Of course it is argued, as has been said, that everyone has “the right to his/her own opinion”. It is seldom realised that the essential meaning of “opinion” refers to a belief or attitude held with the possibility of its being wrong. Most proponents of this argument usually lay stress on the owner (i.e. themselves) of the opinion rather than the evidence for it. But this seems to be because of the emphasis on the rights of the individual as opposed to the claims of legitimate Authority.

The so-called “differences” experienced by the Lambeth Conference bishops conceal the fact that the opposing attitudes reveal a straightforward contradiction rather than a mere “difference”. One group claims that the appointment of an actively homosexual cleric to the episcopate is wrong. The other group claims it is right. Whichever claim is correct, they BOTH CANNOT BE RIGHT. One at least MUST BE WRONG! The question then arises: which one? Hence the chaos.

Relevant here is the argument by which gays and lesbians always protest their “rights”. Their argument is usually based on the claim that sexual orientation is genetically transmitted.

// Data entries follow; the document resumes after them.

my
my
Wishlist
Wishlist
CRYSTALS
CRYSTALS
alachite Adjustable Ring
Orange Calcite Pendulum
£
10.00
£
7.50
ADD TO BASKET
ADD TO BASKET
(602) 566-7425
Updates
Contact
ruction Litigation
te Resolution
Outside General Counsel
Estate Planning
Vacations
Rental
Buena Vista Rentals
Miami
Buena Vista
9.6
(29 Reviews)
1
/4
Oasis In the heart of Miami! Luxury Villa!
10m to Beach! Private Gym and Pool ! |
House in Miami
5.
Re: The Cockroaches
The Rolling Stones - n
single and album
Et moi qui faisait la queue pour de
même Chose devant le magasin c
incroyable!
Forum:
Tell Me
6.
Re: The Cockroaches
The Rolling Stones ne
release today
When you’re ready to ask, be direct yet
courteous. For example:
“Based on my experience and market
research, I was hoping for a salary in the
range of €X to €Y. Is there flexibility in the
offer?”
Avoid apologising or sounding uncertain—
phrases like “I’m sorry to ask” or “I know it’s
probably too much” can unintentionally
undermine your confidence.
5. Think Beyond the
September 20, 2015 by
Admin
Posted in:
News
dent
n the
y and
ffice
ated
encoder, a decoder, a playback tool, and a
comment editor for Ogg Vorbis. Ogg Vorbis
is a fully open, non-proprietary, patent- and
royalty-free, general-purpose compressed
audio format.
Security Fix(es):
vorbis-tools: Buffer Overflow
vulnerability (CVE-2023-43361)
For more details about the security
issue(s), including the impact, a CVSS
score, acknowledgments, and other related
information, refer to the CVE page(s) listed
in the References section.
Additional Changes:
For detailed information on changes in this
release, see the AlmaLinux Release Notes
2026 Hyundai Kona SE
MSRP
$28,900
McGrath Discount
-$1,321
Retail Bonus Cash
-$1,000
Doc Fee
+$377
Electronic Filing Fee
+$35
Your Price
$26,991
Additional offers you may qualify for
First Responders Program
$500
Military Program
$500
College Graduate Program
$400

But what would happen if the actions of murderers, rapists, and thieves were defended by the same argument? After all, there are those who would explain away such destructive behaviour by claiming that, although not genetically transmitted, criminal tendencies can be the result of upbringing or an unfortunate early environment, over which the murderer, etc., had no control.

Lest, however, this counter-argument be seen as putting the active homosexual on the same level as the murderer etc., it needs to be pointed out that it is NOT the similarity of activity, which is being stressed here, but the similarity in the INVALIDITY of the conclusion. If the only defence a homosexual can make of his activity is that he was born so, then this condition does not NECESSARILY confer the RIGHT to enjoy homosexual relationships. If on other grounds active homosexuality can be shown to be wrong, then talk of “rights” based on a tendency transmitted at birth is irrelevant. Christians of course maintain that those other grounds are found in the Christian scriptures.

Consider also the abortionist defence of “a woman’s right to choose”. The use of the concept “right” can only assume the goodness of that to which the right is claimed. It does not prove it. Here again, if the termination of any pregnancy can be shown on other grounds to be unjustified, then the woman concerned can have no “right to choose”. Again those other grounds, according to anti-abortionists, are that the deliberate termination of nascent life or of potentially nascent life can never be considered legitimate.

The century, which has just come to an end, has been called “the century of the common man”. I often wonder what has happened to the search for the common good.